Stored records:
────────────────────

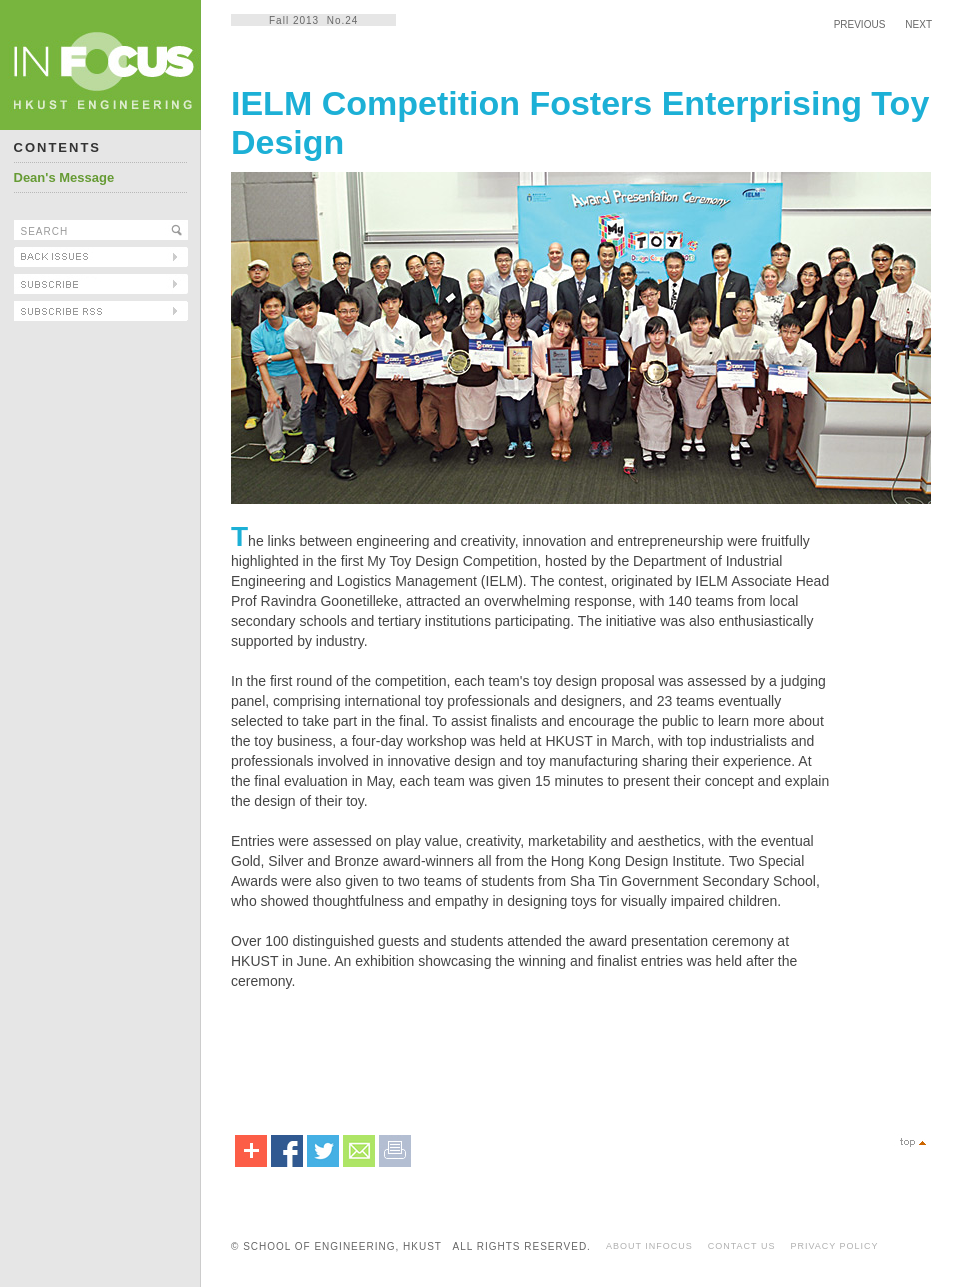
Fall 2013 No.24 (313, 20)
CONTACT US (742, 1246)
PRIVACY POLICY (834, 1246)
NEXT (918, 24)
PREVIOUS (860, 24)
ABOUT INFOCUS (649, 1246)
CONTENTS (58, 147)
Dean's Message (64, 177)
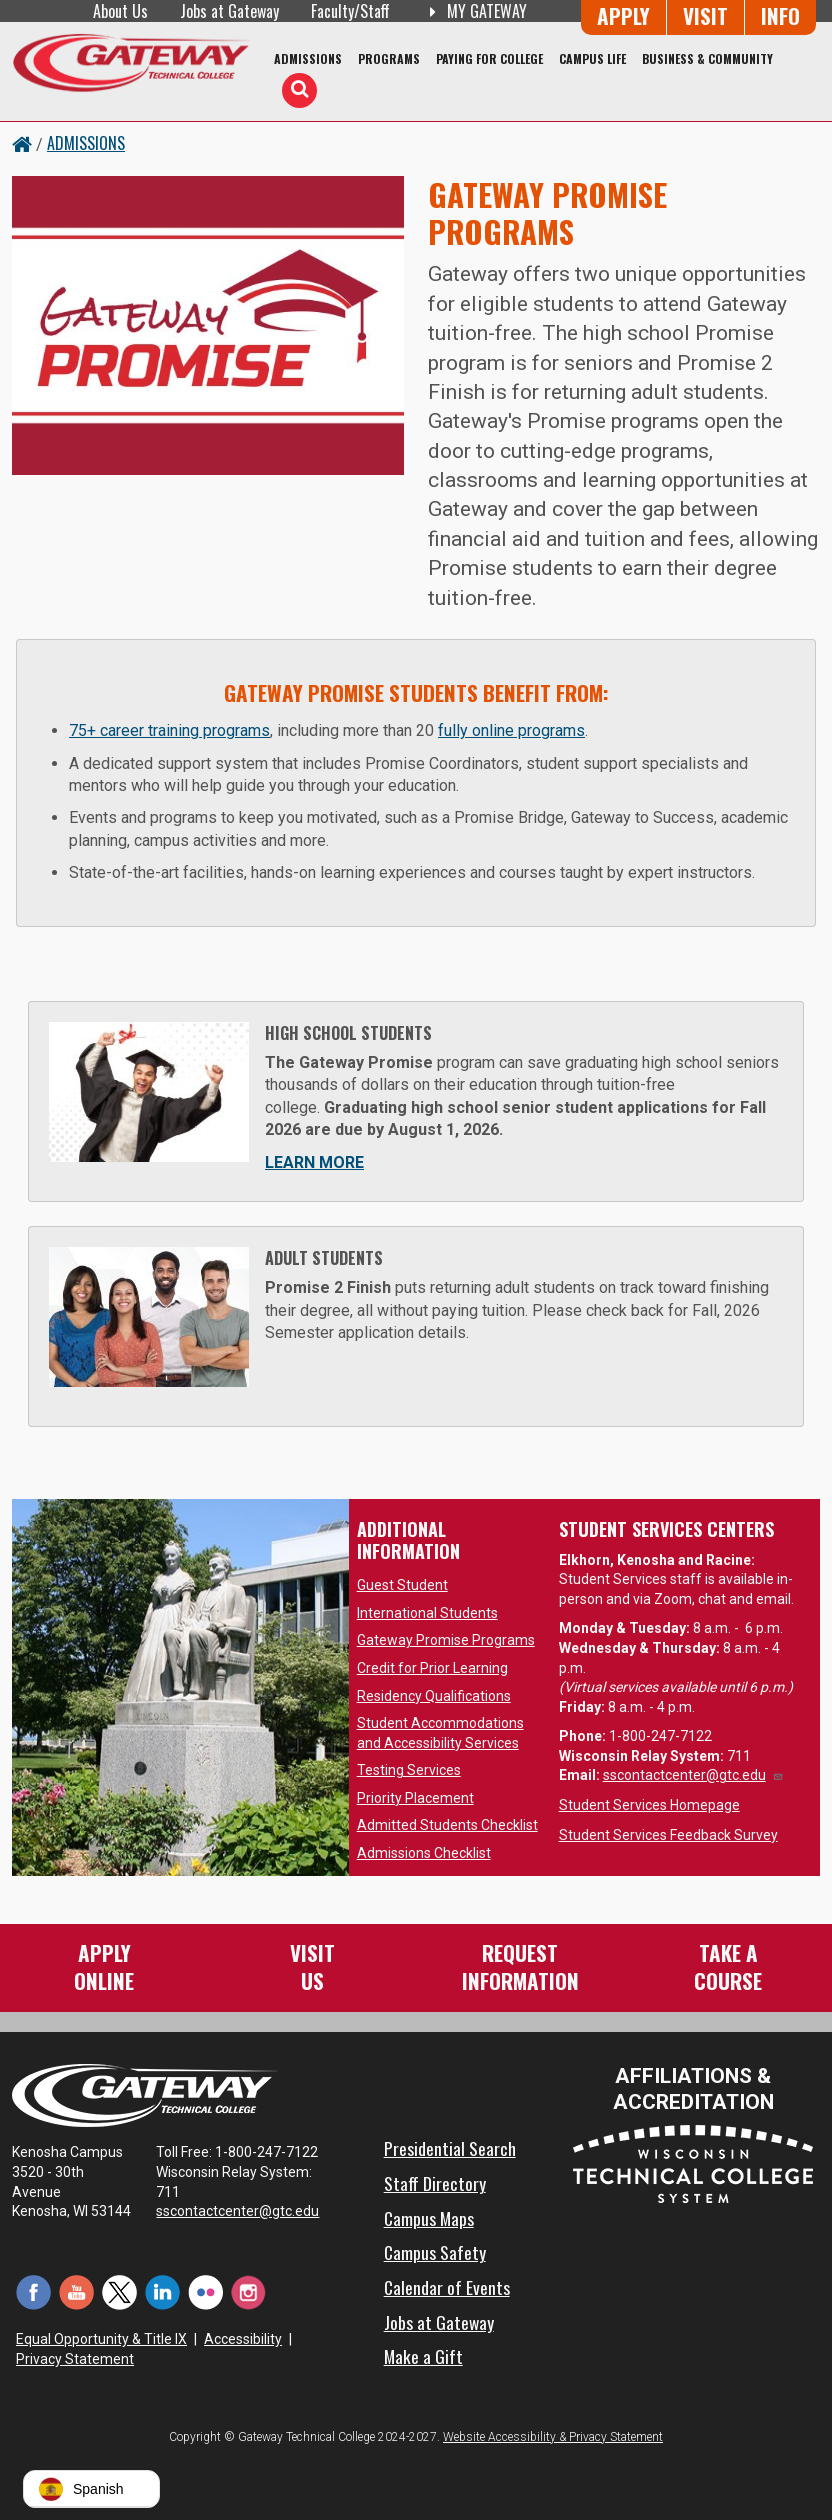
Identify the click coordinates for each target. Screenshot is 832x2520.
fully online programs (511, 730)
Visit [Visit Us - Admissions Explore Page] (705, 15)
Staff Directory (435, 2183)
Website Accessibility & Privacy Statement (553, 2437)
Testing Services (409, 1770)
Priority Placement (415, 1798)
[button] (91, 2489)
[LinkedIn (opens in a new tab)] (162, 2291)
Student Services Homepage (649, 1805)
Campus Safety (435, 2252)
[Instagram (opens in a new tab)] (248, 2291)
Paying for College (489, 58)
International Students (427, 1613)
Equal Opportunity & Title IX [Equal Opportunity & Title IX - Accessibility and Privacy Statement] (101, 2339)
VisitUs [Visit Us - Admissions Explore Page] (312, 1966)
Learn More (314, 1162)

────────────────────

● EXERCISE DIRECTIONS: When you copy the entries, keep every word exactly as it stands and drop any pictures.

● ANSWER AREA:
Fall 2013 No.24 (313, 20)
CONTACT US (742, 1246)
PRIVACY POLICY (834, 1246)
NEXT (918, 24)
PREVIOUS (860, 24)
ABOUT INFOCUS (649, 1246)
CONTENTS (58, 147)
Dean's Message (64, 177)
Identify the click coordinates for each target. Screenshot is 832x2520.
fully online programs (511, 730)
Visit [Visit Us - Admissions Explore Page] (705, 15)
Staff Directory (435, 2183)
Website Accessibility & Privacy Statement (553, 2437)
Testing Services (409, 1770)
Priority Placement (415, 1798)
[button] (91, 2489)
[LinkedIn (opens in a new tab)] (162, 2291)
Student Services Homepage (649, 1805)
Campus Safety (435, 2252)
[Instagram (opens in a new tab)] (248, 2291)
Paying for College (489, 58)
International Students (427, 1613)
Equal Opportunity & Title IX [Equal Opportunity & Title IX - Accessibility and Privacy Statement] (101, 2339)
VisitUs [Visit Us - Admissions Explore Page] (312, 1966)
Learn More (314, 1162)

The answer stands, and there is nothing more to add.